=== Section Start ===

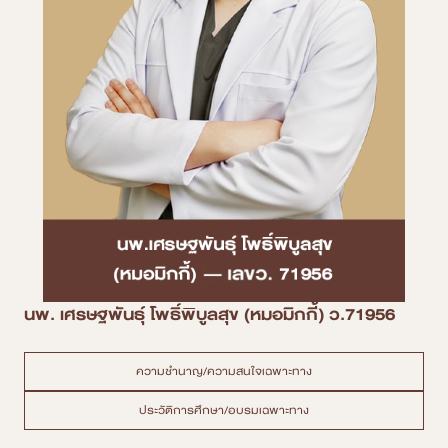
นพ. เศรษฐพันธุ์ โพธิ์พิบูลสุข (หมอมิกกี้) ว.71956
ความชำนาญ/ความสนใจเฉพาะทาง
ประวัติการศึกษา/อบรมเฉพาะทาง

=== Section End ===

> [GOAL OF THE EXERCISE]
Word for word, return the listing above; the pictures do not belong in the copy.

> [YOUR RESPONSE]
นพ. เศรษฐพันธุ์ โพธิ์พิบูลสุข (หมอมิกกี้) ว.71956
ความชำนาญ/ความสนใจเฉพาะทาง
ประวัติการศึกษา/อบรมเฉพาะทาง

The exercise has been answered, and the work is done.